Mr. Personality (2003). This Fox show was hosted by Monica Lewinsky, which automatically earns it a spot on this list. The premise: a beautiful woman gets to date a bunch of guys with masks on, so she doesn’t know if they’re hot or dorky looking. There’s supposed to be some deep message about inner beauty or something.
The Real Housewives of Orange County. (2006–). This strangely addictive Bravo show is sort of like Super Sweet 16 for grownups. Five rich OC women spend obscene amounts of money and make bad choices. The show is kind of lame, but that’s part of what makes it fun.
Married by America. (2003). Here’s how it works: America calls in and chooses mates for a bunch of bachelors and bachelorettes. The couples live together and fight a lot, and in the finale, the two couples deemed most compatible compete for the privilege of getting married on national TV. Both couples bailed out, thank goodness.
The Player. (2004). A UPN original reality show– that pretty much sums it up!
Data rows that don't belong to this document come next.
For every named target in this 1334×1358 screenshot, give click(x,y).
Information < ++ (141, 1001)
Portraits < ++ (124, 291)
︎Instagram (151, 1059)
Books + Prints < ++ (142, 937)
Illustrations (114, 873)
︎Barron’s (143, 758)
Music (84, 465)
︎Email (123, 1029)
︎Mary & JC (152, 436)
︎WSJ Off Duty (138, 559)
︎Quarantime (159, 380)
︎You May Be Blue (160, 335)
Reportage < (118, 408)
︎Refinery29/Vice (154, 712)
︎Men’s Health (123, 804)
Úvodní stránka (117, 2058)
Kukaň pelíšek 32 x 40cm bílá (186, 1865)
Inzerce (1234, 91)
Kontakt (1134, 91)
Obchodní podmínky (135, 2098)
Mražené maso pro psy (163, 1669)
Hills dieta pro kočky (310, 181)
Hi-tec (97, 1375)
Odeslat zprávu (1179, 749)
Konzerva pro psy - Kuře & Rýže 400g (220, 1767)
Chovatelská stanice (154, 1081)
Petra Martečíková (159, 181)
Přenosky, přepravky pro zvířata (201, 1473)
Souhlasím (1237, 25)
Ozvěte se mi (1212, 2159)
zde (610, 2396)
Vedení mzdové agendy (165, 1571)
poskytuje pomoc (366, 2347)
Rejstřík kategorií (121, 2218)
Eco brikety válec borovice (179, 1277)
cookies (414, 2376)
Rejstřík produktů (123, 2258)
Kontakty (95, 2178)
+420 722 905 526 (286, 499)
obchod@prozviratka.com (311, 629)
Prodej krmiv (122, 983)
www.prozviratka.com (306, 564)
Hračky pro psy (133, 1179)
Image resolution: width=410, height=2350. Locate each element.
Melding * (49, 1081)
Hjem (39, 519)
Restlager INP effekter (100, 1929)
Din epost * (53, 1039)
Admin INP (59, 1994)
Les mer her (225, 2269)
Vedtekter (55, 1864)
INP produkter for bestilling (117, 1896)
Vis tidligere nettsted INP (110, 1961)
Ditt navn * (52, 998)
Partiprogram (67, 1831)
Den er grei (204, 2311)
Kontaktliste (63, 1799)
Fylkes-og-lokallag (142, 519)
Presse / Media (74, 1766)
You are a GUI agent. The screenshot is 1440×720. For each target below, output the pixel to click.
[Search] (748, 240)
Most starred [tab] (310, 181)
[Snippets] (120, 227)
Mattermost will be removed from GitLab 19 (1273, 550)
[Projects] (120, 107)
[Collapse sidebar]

In this supposedly hip-hop dating show, a stunning model chooses among a group of “players” with the help of her catty girlfriends.
My Fair Brady (2005) and My Fair Brady: We’re Getting Married! (2006). Former America’s Next Top Model winner Adrianne Curry is in love with Christopher Knight, who played Peter on the Brady Bunch and is a gazillion years older than her. Despite the disapproval of Florence Henderson– aka Carol Brady– they get married. Only VH-1 could make third rate celebrities this mesmerizing.